I chose to mostly bypass the numerous idyllic scenes that dot this magnificent state’s coast. Despite how it may appear to some, this is not a journey that is focused on scenery. It is more one focused on spirit. There are family connections, especially in and around my hometown-though holiday plans will no doubt affect how many people I actually see. So, visiting cousin Tom and his wife, Jamie, will likely prove more the exception than the rule.

Around lunchtime, I found a delightful spot, Warren’s Waterfront, overlooking the Penobscot River, and Fort Knox-the Maine version, where no gold is known to have been kept. Like its Kentucky namesake, though, it is named for General Henry Knox, who was the first Secretary of War, and who lived in nearby Thomaston, after his public service was over.

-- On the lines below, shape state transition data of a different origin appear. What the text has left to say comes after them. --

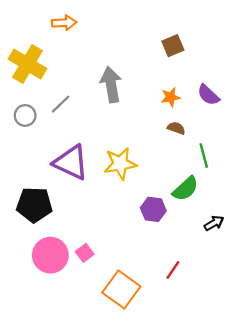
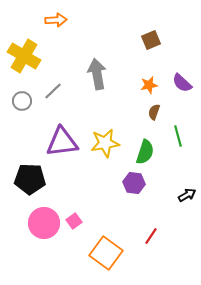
brown semicircle: (176, 128) -> (154, 112), turned -91
purple triangle: (71, 162) -> (62, 142), turned -32
green semicircle: (185, 189) -> (145, 152), moved, turned -30

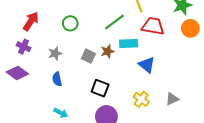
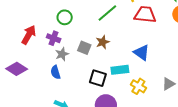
red arrow: (31, 21) -> (29, 35), moved
cyan rectangle: (129, 44) -> (120, 70), moved
purple cross: (24, 47) -> (54, 38), moved
gray star: (55, 53) -> (62, 54), moved

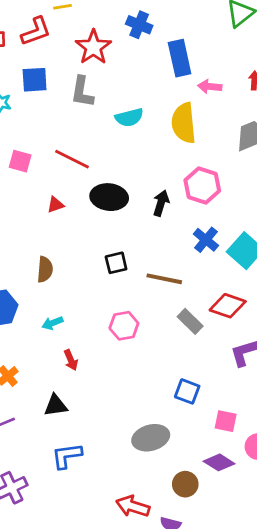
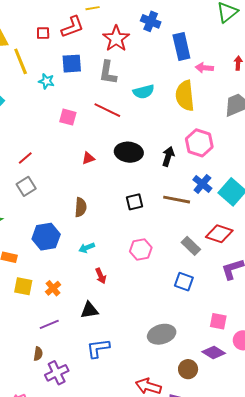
red line: (72, 159) -> (107, 110), moved
pink square: (20, 161) -> (68, 117), moved
brown line: (164, 279) -> (177, 200), moved
blue square: (187, 391) -> (184, 282), moved

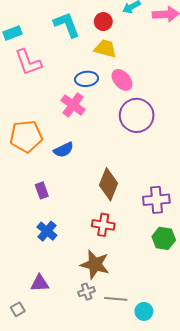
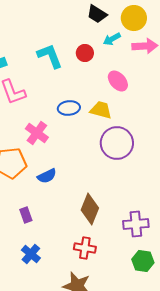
yellow trapezoid: (105, 49) -> (101, 110), moved
pink ellipse: (122, 80) -> (118, 81), moved
pink cross: (73, 105) -> (37, 133), moved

It was a key post during the War of 1812.

After a light lunch at Warren’s, I took a stroll on Bucksport’s Riverwalk, which features a series of Alphabet Exercise cues.

After this, I headed directly to Bank of America, some ninety miles south, via backroads. Doubling back to Augusta’s Blue Star Cemetery was, at first, a bit nerve-wracking, as Google Maps has the place close to downtown (It is not) and involving the city’s busiest roundabout. (Yes, but not in the direction indicated.) It took a trip to Augusta City Hall to get things straight. A helpful pair of workers gave me the right directions and before long, I paid my respects to Aunt and Uncle-and by extension, to their son.

The grilled salmon and fixings, served by Tom and Jamie, were followed by a discussion of an interesting extended family member, and reminiscences about our branches of the family. Now, as with all days-serene and hectic alike, it is time to enjoy the comfort of the Guesthouse.